§ **DIRECTIONS FOR THIS TASK**: Pictures aside, quote the whole listing exactly.

[TASK INPUT Boundary: Start]

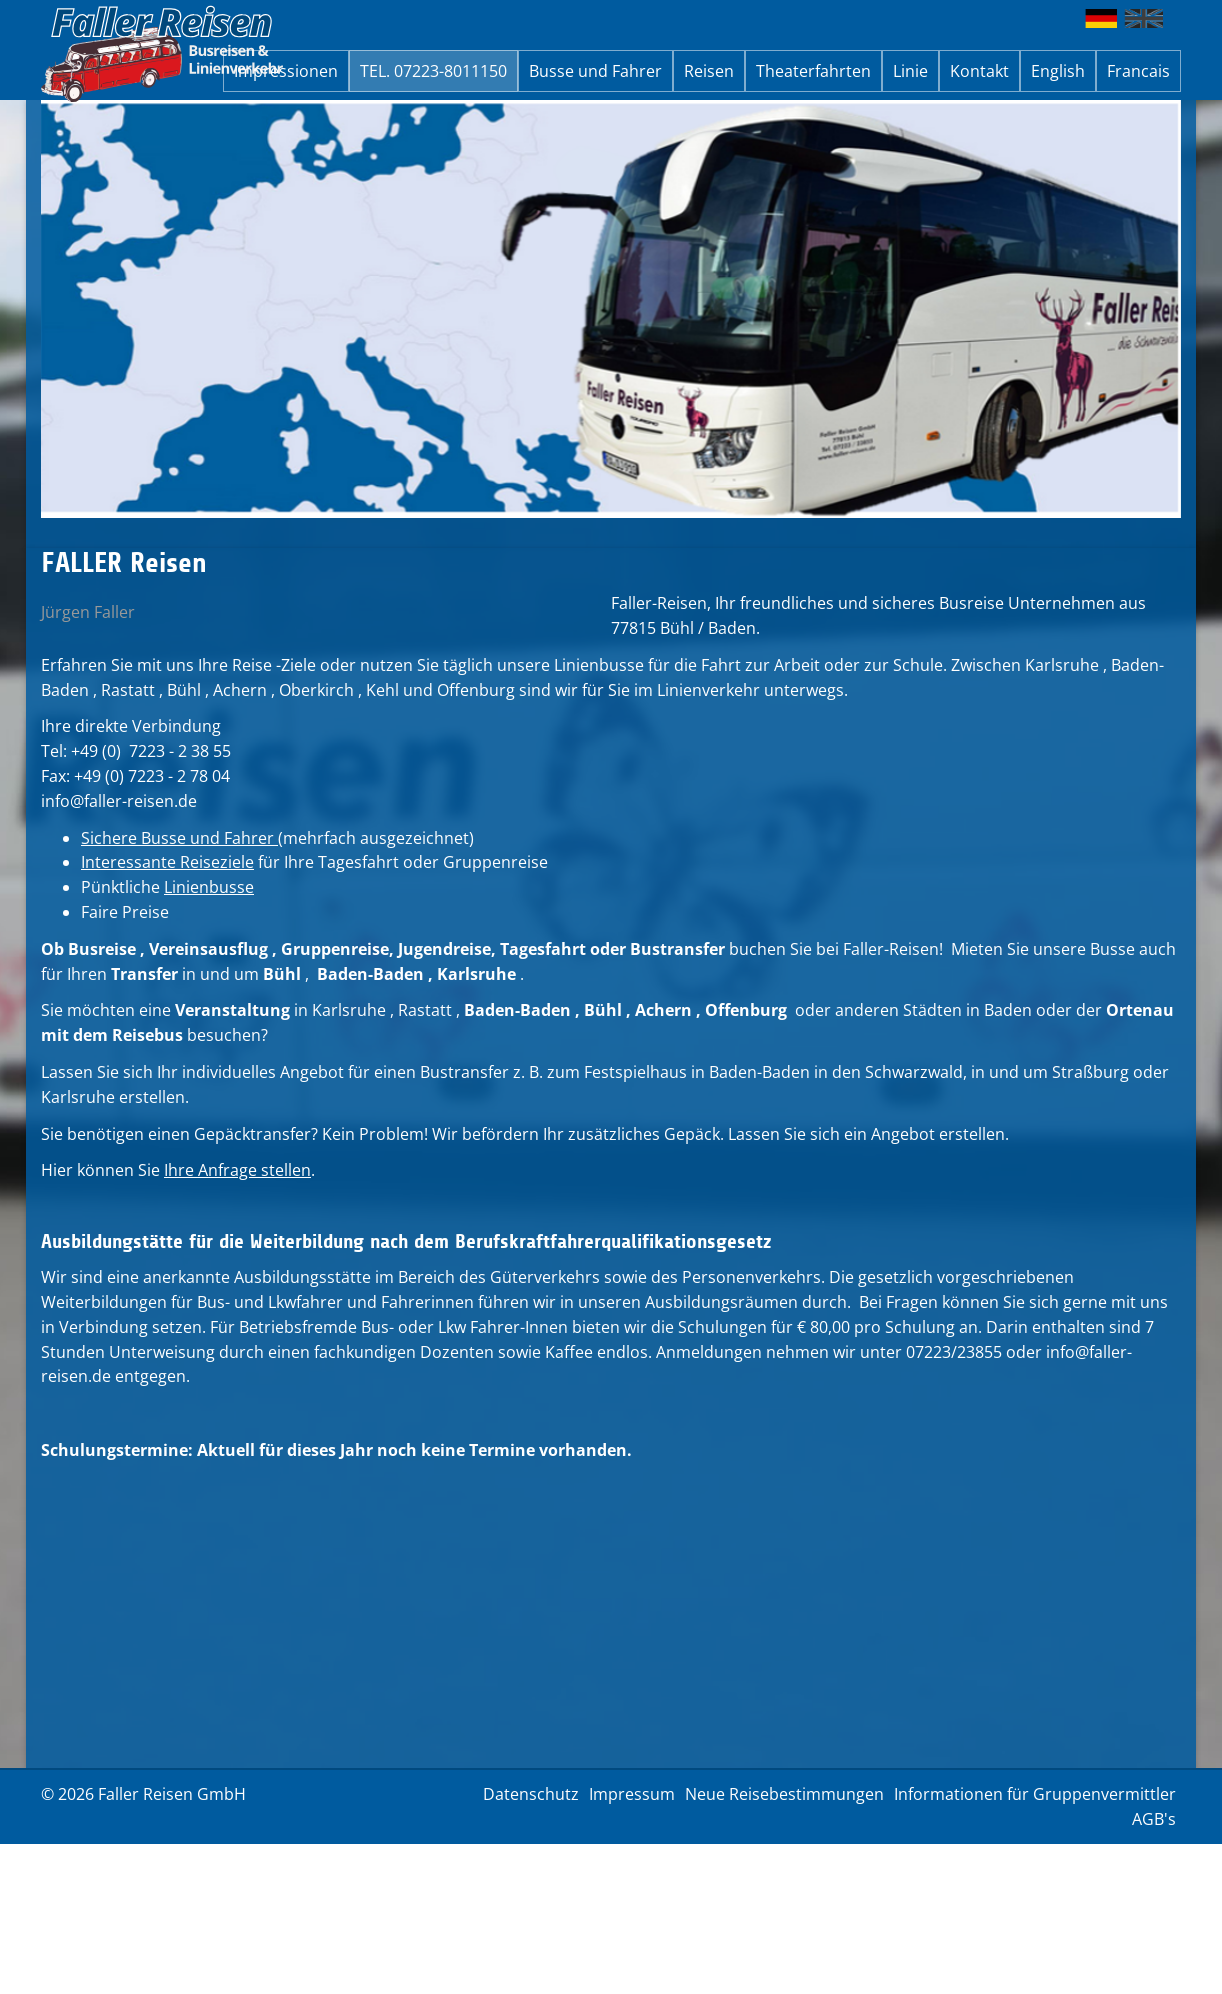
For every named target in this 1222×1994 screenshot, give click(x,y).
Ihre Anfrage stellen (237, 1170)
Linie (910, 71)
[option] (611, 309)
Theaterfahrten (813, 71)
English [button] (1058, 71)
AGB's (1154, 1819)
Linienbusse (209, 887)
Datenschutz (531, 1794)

[TASK INPUT Boundary: End]

§ **RESULT OF THIS TASK**:
For every named target in this 1222×1994 screenshot, give click(x,y).
Ihre Anfrage stellen (237, 1170)
Linie (910, 71)
[option] (611, 309)
Theaterfahrten (813, 71)
English [button] (1058, 71)
AGB's (1154, 1819)
Linienbusse (209, 887)
Datenschutz (531, 1794)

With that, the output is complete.